Creating Standalone Plugins
Contributors: @flixos90 @mukesh27 @10upsimon
- No updates this week
Open Floor
- @spacedmonkey Going to re-share from last week – This discussion has been very active – https://github.com/WordPress/performance/issues/403
- Worth looking into as team ^
- @joemcgill Is this something that could be handled in a performance lab module (or other plugin), or does this need to be a direct to core proposal?
- @spacedmonkey I think this one would directly in core. If you want to do this, you can already do it in a plugin…
- @joemcgill Got it. So, it seems we either need to decide if it’s worth us pursuing a “canonical” version of this plugin that is supported by this team. If not, I think it would be better for this conversation to move from the performance repo and directly to the related Trac ticket. (Also, this is just like, my opinion)
- @spacedmonkey Personally I am not sure if we should do this in core.
- This plugin will do the functionality they ask for https://github.com/stuttter/ludicrousdb It is a “canonical” plugin for a lot of advanced database functionality.
- @johnbillion I can’t see any performance figures anywhere in that ticket, are there any? Lots of theoretical discussion but no numbers
- @spacedmonkey good point
- @joemcgill I don’t want to discourage the folks who want to work on this, but if it’s not something this team wants to commit to supporting, then we should politely close the proposal and redirect them to other channels, like Trac or a standalone plugin.
- @spacedmonkey We need number to validate and an updated patch. Without that, it will have to go to the backlog
- @westonruter I know there is a problem of orphaned autoloaded options, where plugins add options but don’t clean up after themselves upon uninstall. I know we also have an Autoloaded options Site Health test.
- Maybe this has already been discussed, but what if the test were extended to check for autoloaded options that aren’t being used anymore?
- Granted, this wouldn’t need to be a Site Health test and could instead be a cron job.
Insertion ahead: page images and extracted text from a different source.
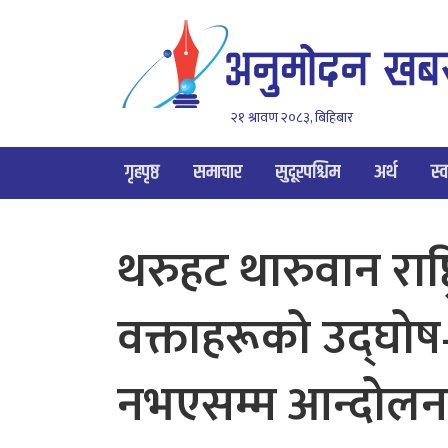
२१ श्रावण २०८३, बिहिबार
गृहपृष्ठ
समाचार
सुदूरपश्चिम
अर्थ
स्व
थरुहट थारुवान राष्ट्
वक्ताहरूको उद्घोष–
नभएसम्म आन्दोलन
- Consider a job that runs once a week which hits the homepage and the most recently-published post, and when running pass a query arg to capture all calls to
get_option()
- @spacedmonkey I am currently writing a document, where I suggest this.
- @spacedmonkey Have you read this – https://github.com/WordPress/performance/issues/526
- TDLR, this hooks into get_option and tracks what is used on a page load. It when stores an array of used options and then can be used to reset options that are autoloaded but not used.
- There is a possible of setting autoload no to options that are needed for other parts of WordPress, like sitemaps, rss feeds, rest apis, or the cms
- There is a chance we could tank performance on some page types and improve it on others.
- @westonruter Yeah, would need to hit the important endpoints and capture the used options for each
- @joemcgill I wanted to note that the submission deadline for WCUS is later this week, and it would be great to have good representation from this team. Curious if anyone else is planning to submit anything and if so, I’d be happy to support folks with feedback or idea development this week.
Our next chat will be held on Tuesday, May 30, 2023 at 15:00 UTC in the #core-performance channel in Slack.